Firing on All Cylinders
Although the so-called retail apocalypse at least partially brought on by the advent of Amazon.com, Inc. (NASDAQ:AMZN) proved problematic for traditional retailers like Macy’s Inc (NYSE:M) and J C Penney Company Inc (NYSE:JCP), discounters and off-price venues like TJ Maxx, Marshalls and rival Ross Stores, Inc. (NASDAQ:ROST) remained surprising success stories.
Indeed, one of the key reasons Macy’s mustered its first decent results in nearly three years last quarter was the addition of 30 more Backstage stores-within-stores… the iconic company’s answer to the likes of Ross Stores and TJ Maxx.

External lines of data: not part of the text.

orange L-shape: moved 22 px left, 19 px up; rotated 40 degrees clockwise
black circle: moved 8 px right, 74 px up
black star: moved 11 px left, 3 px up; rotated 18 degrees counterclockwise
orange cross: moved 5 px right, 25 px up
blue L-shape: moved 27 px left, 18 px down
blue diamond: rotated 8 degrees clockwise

Still, nobody does discount retailing quite as well as TJX Companies, allowing the organization to make investments that will keep it at the proverbial top of the heap. Herrman went on to say “Our business continues to generate tremendous amounts of cash and excellent financial returns. In addition, with the recent changes in U.S. federal tax law, we expect a significant increase in cash flow. A substantial use of this cash is reflected in our plan to increase our regular quarterly dividend and share buyback program while simultaneously reinvesting in the business.”

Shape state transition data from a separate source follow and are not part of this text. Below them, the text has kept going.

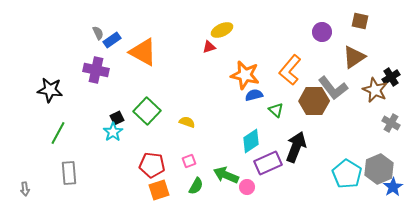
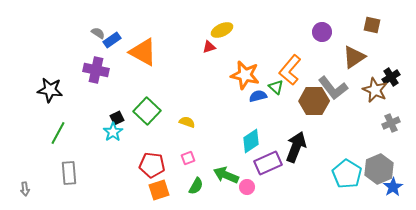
brown square: moved 12 px right, 4 px down
gray semicircle: rotated 32 degrees counterclockwise
blue semicircle: moved 4 px right, 1 px down
green triangle: moved 23 px up
gray cross: rotated 36 degrees clockwise
pink square: moved 1 px left, 3 px up
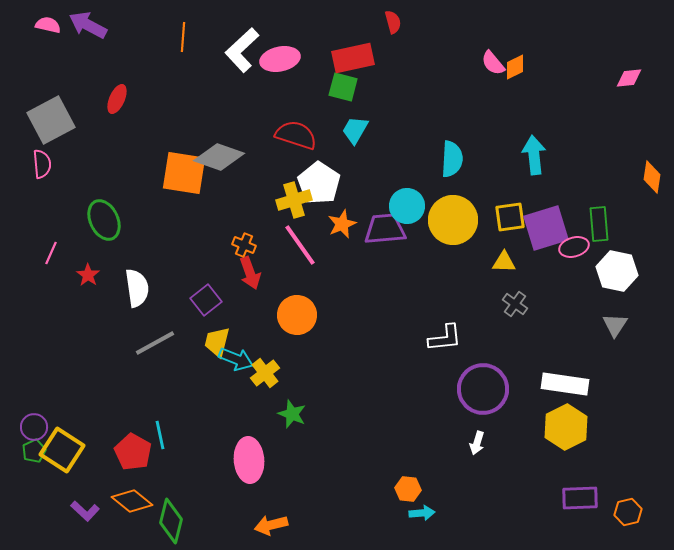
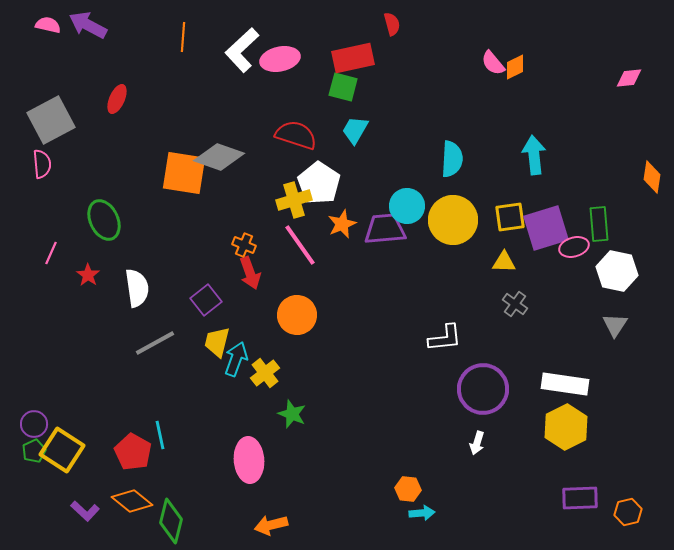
red semicircle at (393, 22): moved 1 px left, 2 px down
cyan arrow at (236, 359): rotated 92 degrees counterclockwise
purple circle at (34, 427): moved 3 px up
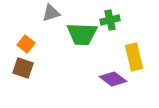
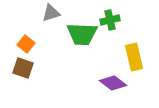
purple diamond: moved 4 px down
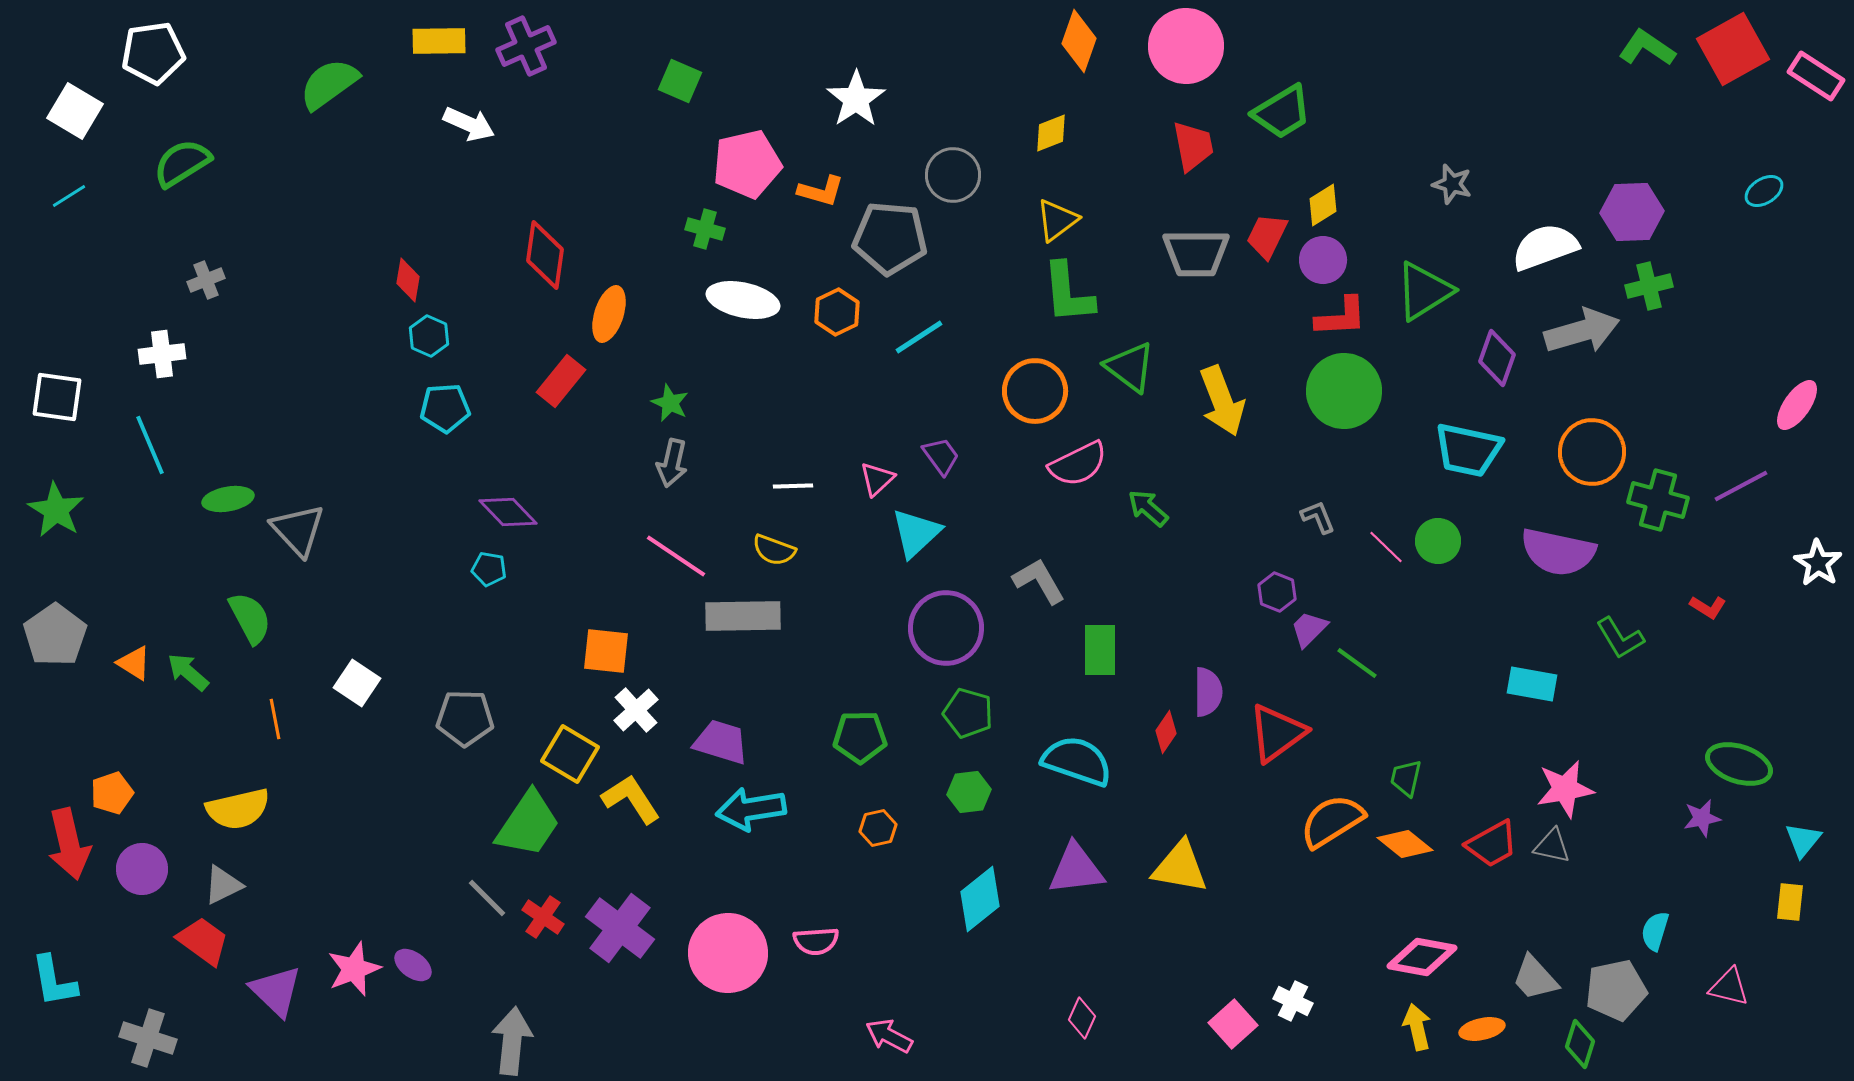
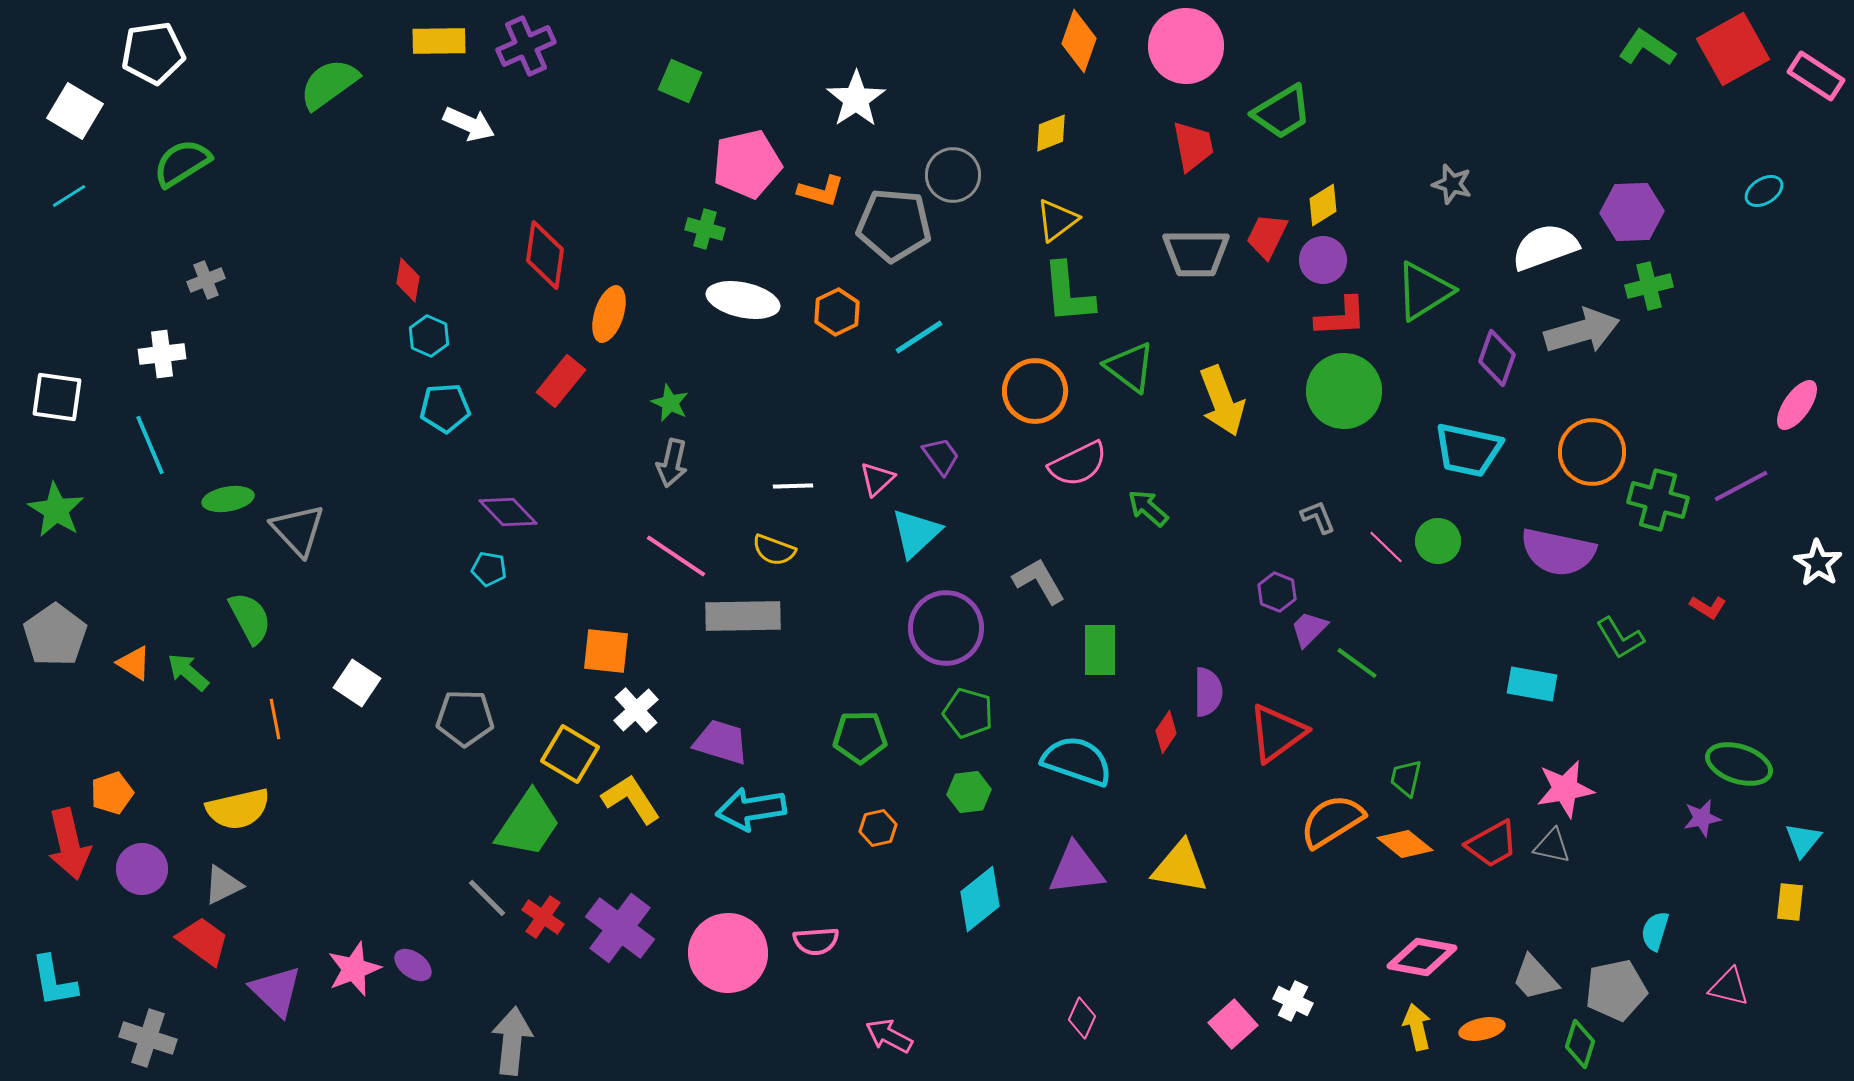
gray pentagon at (890, 238): moved 4 px right, 13 px up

The dividend increase was a big one too, with the quarterly payout growing 25% to 39 cents per share of TJX Companies stock. The retailer also aims to repurchase between $2.5 billion and $3 billion worth of TJX stock by this time next year.
Employees will benefit too. Not only will workers see improved vacation and parental leave benefits, many of them will be receiving bonuses and/or larger contributions to their retirement plans.

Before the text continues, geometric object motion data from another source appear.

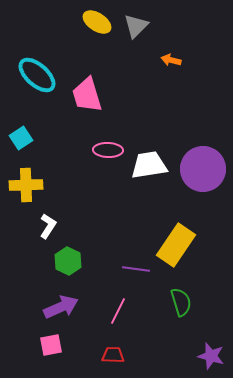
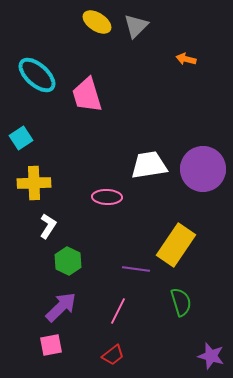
orange arrow: moved 15 px right, 1 px up
pink ellipse: moved 1 px left, 47 px down
yellow cross: moved 8 px right, 2 px up
purple arrow: rotated 20 degrees counterclockwise
red trapezoid: rotated 140 degrees clockwise
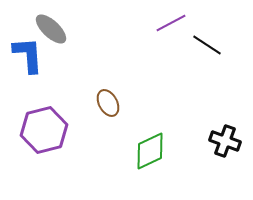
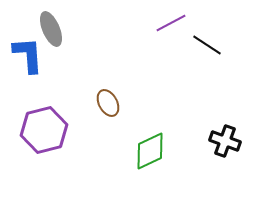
gray ellipse: rotated 24 degrees clockwise
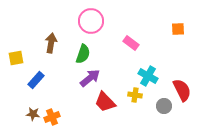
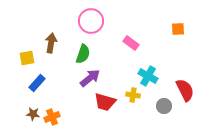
yellow square: moved 11 px right
blue rectangle: moved 1 px right, 3 px down
red semicircle: moved 3 px right
yellow cross: moved 2 px left
red trapezoid: rotated 30 degrees counterclockwise
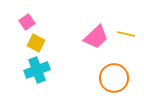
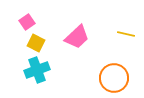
pink trapezoid: moved 19 px left
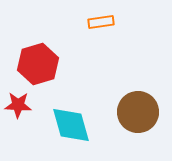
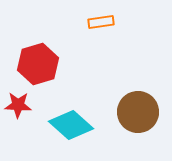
cyan diamond: rotated 33 degrees counterclockwise
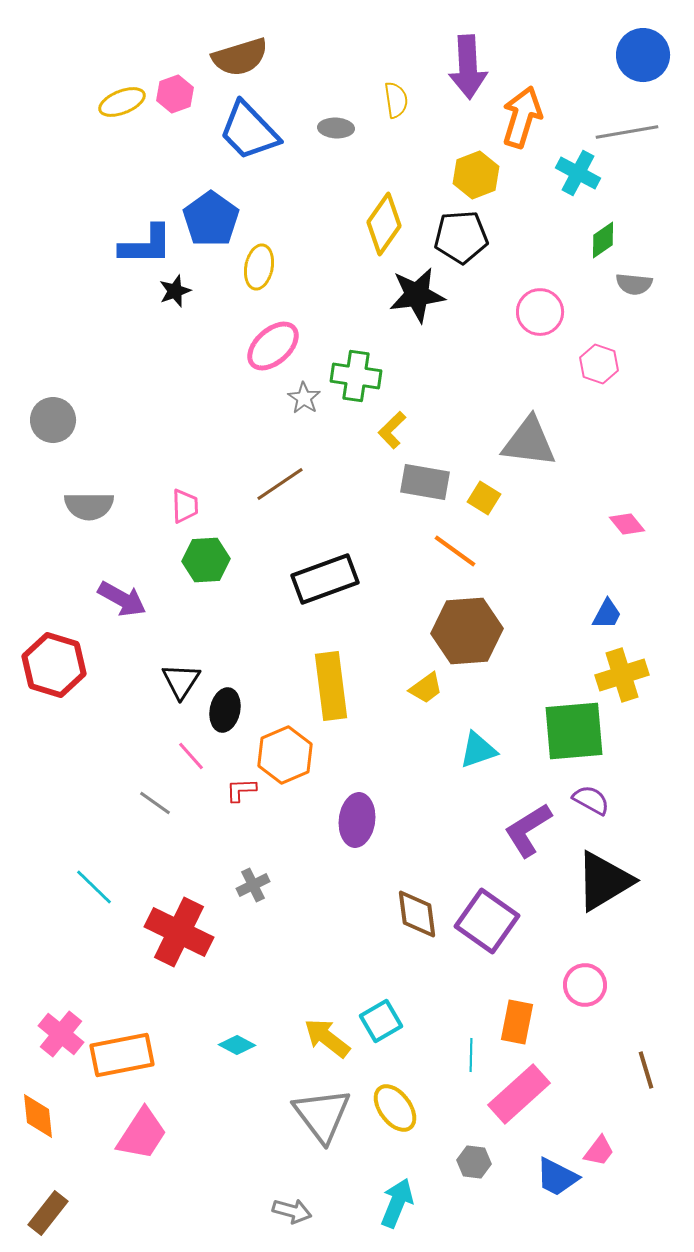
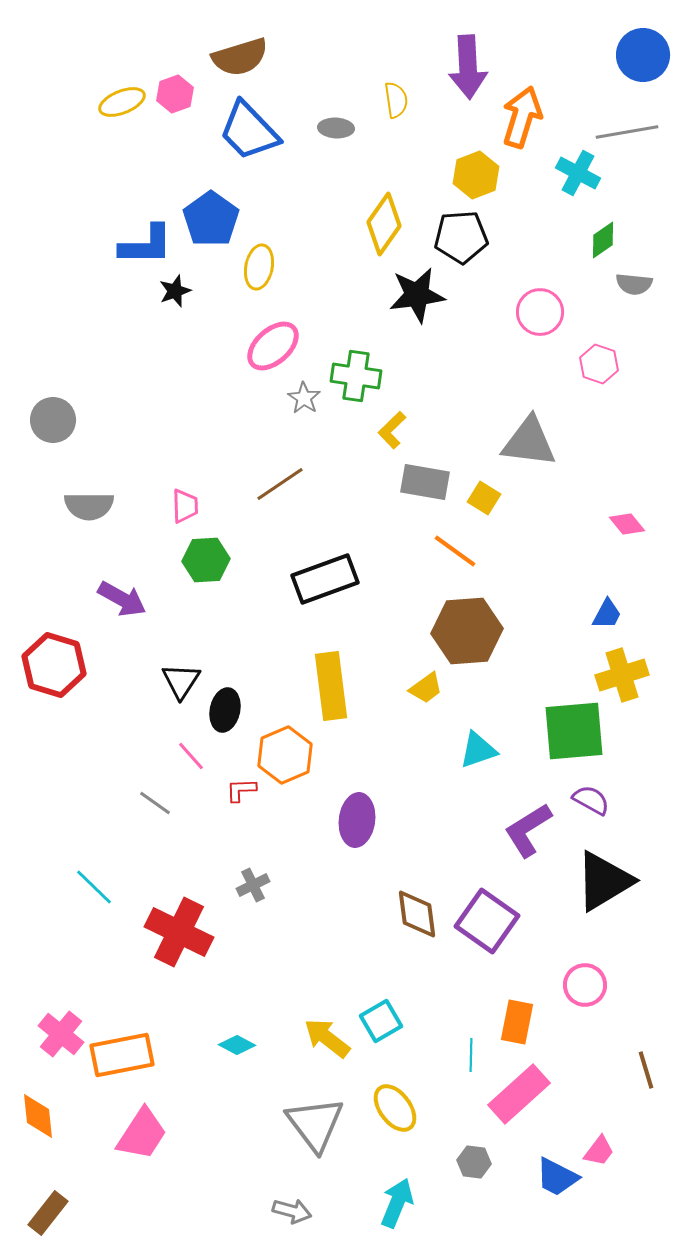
gray triangle at (322, 1115): moved 7 px left, 9 px down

Looking Ahead for TJX Companies Stock
For the quarter currently underway, TJX anticipates per-share profits of between 85 and 87 cents, up from the year-earlier total 82 cents per share of TJX Companies stock, and driven by same-store sales growth of between 1% and 2%.
For the full year, TJX expects the same rate of same-store sales growth to drive an operating profit of between $4.00 and $4.08 per share of TJX Companies stock. The retailer earned $3.85 per share in the recently-completed year.
The company’s outlook arguably underestimates how well TJX will do this year.
Yes, late last year Wells Fargo cautioned that Amazon, which has quietly been in the clothing business for a while, would likely outsell Macy’s and TJX in 2017 after turning up the heat on its apparel business. It’s clear cause for concern. Stores like TJ Maxx and Marshalls have an edge, however, that could and should keep them going strong. That is, the “treasure hunt” experience… the joy of finding a must-have item a shopper wasn’t necessarily expecting to find. Amazon.com simply isn’t built to provide that kind of delight.
In fact, even the retailers wading into discounted merchandise waters don’t do it as well as TJX can, and it’s unlikely that a rebounding economy will alter consumer preferences for bargains.